Der junge Regierungsrat meines Ministeriums, der mit einem Blatt Papier vor mir stand, konnte mir freilich nicht anmerken, daß ich mit meinem Gott sprach. Er entschuldigte sich auch nicht. Man sah es seinem mit Mensurnarben bedeckten aufgeregten Antlitz an, daß er überzeugt war, seine Meldung, die er mir in Form jenes Blattes überreichte, dulde keine Minute Aufschub.
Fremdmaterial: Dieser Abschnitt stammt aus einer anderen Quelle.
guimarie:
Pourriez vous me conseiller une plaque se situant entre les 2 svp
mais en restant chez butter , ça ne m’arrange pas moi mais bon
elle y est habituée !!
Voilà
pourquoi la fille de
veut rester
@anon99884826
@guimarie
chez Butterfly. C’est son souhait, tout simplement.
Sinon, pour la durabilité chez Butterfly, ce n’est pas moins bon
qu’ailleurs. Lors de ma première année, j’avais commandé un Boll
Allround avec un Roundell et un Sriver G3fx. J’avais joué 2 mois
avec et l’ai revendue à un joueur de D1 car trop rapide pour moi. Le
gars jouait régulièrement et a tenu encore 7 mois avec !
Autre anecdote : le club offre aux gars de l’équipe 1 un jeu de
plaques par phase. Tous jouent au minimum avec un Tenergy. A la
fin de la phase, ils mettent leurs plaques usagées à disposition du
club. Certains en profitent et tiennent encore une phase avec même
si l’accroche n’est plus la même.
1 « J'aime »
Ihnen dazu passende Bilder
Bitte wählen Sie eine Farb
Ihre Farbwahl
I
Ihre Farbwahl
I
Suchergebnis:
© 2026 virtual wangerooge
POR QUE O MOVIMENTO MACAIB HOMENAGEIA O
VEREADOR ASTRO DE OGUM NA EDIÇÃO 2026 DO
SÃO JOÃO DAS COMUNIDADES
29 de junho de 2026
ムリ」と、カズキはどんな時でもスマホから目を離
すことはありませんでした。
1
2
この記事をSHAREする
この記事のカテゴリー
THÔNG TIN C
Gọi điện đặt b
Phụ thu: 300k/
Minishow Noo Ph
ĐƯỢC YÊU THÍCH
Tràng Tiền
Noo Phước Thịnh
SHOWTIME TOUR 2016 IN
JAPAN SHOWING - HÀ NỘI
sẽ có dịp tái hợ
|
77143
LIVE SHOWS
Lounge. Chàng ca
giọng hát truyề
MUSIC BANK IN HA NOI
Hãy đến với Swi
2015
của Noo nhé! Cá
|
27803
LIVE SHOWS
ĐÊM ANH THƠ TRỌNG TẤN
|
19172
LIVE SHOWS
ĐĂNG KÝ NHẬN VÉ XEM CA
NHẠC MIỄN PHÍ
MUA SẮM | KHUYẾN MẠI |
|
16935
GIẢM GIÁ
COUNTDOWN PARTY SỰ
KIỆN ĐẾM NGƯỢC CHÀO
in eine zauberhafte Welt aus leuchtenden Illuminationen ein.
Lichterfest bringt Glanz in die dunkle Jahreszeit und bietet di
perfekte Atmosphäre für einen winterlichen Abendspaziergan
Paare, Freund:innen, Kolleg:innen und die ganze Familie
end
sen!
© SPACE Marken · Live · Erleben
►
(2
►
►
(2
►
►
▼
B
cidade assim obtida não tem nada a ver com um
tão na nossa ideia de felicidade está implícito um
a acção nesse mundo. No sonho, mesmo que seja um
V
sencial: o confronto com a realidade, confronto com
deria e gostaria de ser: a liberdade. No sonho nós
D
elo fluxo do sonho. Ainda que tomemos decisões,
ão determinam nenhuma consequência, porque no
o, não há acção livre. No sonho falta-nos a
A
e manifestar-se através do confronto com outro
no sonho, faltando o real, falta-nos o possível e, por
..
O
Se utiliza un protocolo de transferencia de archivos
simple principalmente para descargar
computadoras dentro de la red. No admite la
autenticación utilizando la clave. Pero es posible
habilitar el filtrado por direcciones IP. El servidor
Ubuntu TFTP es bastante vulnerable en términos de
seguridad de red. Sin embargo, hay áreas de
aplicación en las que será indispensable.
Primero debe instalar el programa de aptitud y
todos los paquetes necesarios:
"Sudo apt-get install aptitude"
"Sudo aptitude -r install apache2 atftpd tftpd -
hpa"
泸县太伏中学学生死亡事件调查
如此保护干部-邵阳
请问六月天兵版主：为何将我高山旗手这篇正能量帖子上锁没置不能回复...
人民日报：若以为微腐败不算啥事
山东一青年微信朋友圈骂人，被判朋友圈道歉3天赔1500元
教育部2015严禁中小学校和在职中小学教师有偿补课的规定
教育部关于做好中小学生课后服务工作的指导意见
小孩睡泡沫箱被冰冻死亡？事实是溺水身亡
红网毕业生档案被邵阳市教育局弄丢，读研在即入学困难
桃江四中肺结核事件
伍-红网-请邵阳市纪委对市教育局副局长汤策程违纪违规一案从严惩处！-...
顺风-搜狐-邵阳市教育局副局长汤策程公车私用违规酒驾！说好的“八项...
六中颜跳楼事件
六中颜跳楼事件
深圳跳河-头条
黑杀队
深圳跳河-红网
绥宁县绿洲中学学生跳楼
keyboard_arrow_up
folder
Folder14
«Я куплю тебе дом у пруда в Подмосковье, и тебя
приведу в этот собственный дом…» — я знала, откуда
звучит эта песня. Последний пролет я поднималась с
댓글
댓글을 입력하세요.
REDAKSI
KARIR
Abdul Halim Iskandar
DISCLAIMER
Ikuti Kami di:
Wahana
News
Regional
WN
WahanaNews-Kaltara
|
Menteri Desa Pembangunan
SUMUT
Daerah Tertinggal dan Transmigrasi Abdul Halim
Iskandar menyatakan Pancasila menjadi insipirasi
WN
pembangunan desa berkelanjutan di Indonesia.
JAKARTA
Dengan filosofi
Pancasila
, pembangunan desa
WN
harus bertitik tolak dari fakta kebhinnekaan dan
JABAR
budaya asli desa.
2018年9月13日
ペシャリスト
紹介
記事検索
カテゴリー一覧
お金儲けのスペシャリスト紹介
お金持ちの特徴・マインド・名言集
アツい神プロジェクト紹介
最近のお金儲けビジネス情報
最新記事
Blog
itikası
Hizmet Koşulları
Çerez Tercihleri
Ich nahm und las. Es war die Niederschrift eines soeben in dem Ministerium eingegangenen Fernspruchs aus unserer ein paar Eisenbahnstunden entfernten Hafenstadt. Er kam von der dortigen zuständigen Behörde. Er lautete:

 

»Von dem vor einer Viertelstunde hier aus New Castle eingelaufenen niederländischen Kohlendampfer ›De seven Provinzen‹ ist ein Schiffsheizer von Bord gegangen und hat sich hier sofort als Augenzeuge in Sachen Sandner gemeldet. Ohne vorgreifen zu wollen, erscheinen seine Bemerkungen von größter Wichtigkeit. Was soll mit ihm geschehen?«

 

»Wir haben eine mondhelle, windstille Frühlingsnacht!« sagte der Staatsanwalt Sigrist, dem ich ebenso wie dem Verteidiger die Aufzeichnung zur Einsicht gegeben hatte. »Wenn man den Mann dort in ein Flugzeug setzt, ist er in einer Stunde hier!«

Ich nickte. Der junge Regierungsrat verstand den Wink und eilte davon, um die nötigen Weisungen zu telephonieren. Ich gab ebenso den beiden anderen Herren durch eine Kopfneigung zu verstehen, daß sie sich bis zum Eintreffen dieses fliegenden Holländers als verabschiedet betrachten könnten. Allein geblieben, setzte ich mich an den Tisch und entwarf die Verfügung, kraft deren die Vollstreckung des Urteils gegen Margot Sandner vorläufig auszusetzen sei.